Albums tagged as high in concept and with grand ambition can often fall flat on their face. One listen through an album will reveal the holes in the so-called ‘concept’ of the release and you realise the spiel coming out of the artists mouth is just a way of trying to dress up their work so it seems more interesting or lofty. Arriving at the tail end of last month, The Soulless Party, Kev Oyston (composer/musician) and Chris Lambert (Novelist/musician), released The Black Meadow Archive Volume 1. An album (by Oyston) created in conjunction with a book (by Lambert) released via the ever-reliable Castles In Space label telling us tales of folklore, myths and Cold War paranoia based around a specific area of North Yorkshire.
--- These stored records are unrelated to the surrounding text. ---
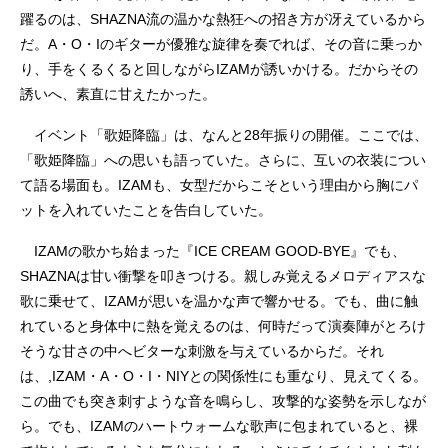
躍るのは、SHAZNA流の温かな熱狂への招き方が冴えているから
だ。A・O・Iのギターが優雅な旋律を奏でれば、その音に乗っか
り、手をくるくると回しながらIZAMが誘いかける。だからその
誘いへ、素直に甘えたかった。
イベント「歌姫降臨」は、なんと28年振りの開催。ここでは、
「歌姫降臨」への思いも語っていた。さらに、互いの衣装につい
て語る場面も。IZAMも、女型だからこそという理由から胸にパ
ットを入れていたことを告白していた。
IZAMの歌かち始まった『ICE CREAM GOOD-BYE』でも、
SHAZNAは甘い衝撃を叩きつける。親しみ覚えるメロディアスな
歌に乗せて、IZAMが思いを温かな声で響かせる。でも、曲に触
れていると身体中に熱を覚えるのは、何時だって演奏陣がとろけ
そうな甘さの中へビターな刺激を与えているからだ。それ
は、,IZAM・A・O・I・NIYとの関係性にも重なり、見えてくる。
この曲でも突き刺すような音を鳴らし、攻撃的な姿勢を示しなが
ら。でも、IZAMのハートウォームな歌声に包まれていると、裸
Now you know the background you need to know that what you embark on when you listen to The Black Meadow Archive Volume 1 is an delightfully eerie and shadowy trip through what seems like a myriad time zones. In sections the album can seem like it is drawing from the well of ancient folk songs and village hymns where the beautiful melody masks a darker underbelly and then there are other moments which feel like we are stepping into our relatively close past where the synthesizer first started to implant itself into our consciousnesses throwing up the duality of intrigue and fear in machines. Do not worry if you have not read the book (I have not) or if you forget the backstory I skimmed through above as the music that Oyston has created in so dense in rich and wordless imagery that it has the capability of taking your hand and guiding you through its landscape without you having to do anything other than relax and allow it. This is not a piece of music that is easy-listening or built for background. It is cinematic and grand yet remains a level of intimacy that only comes when a musician is completely immersed in their work. Every little detail here feels just right. There’s the bubbles and chimes that float through the latter half of The Village Under The Lake, a piece rammed full of operatic power and creeping dread. Then you have the static that smothers the distant planes during Ghost Planes making you feel like you are trapped in a bomb shelter hearing the dogfight above as the radio seeks for a signal and other signs of life. Even the opener Walking on Black Meadow feels like an ancient recording of a traditional waltz brought to life again after a thousand or so years of being lost to us.
The Soulless Party have not only created a work that bends time-frames and is wonderfully cinematic, they have also managed the trick of making music that doesn’t seem to have a fixed location and by which I mean it sometimes feels human whilst other moments feel like they are not quite from our own spinning planet. The backstory may tells us we are meant to be in North Yorkshire but the audio tells us we could be anywhere, at any moment in time which is the epitome of transcendental music. This is a journey you should all be taking.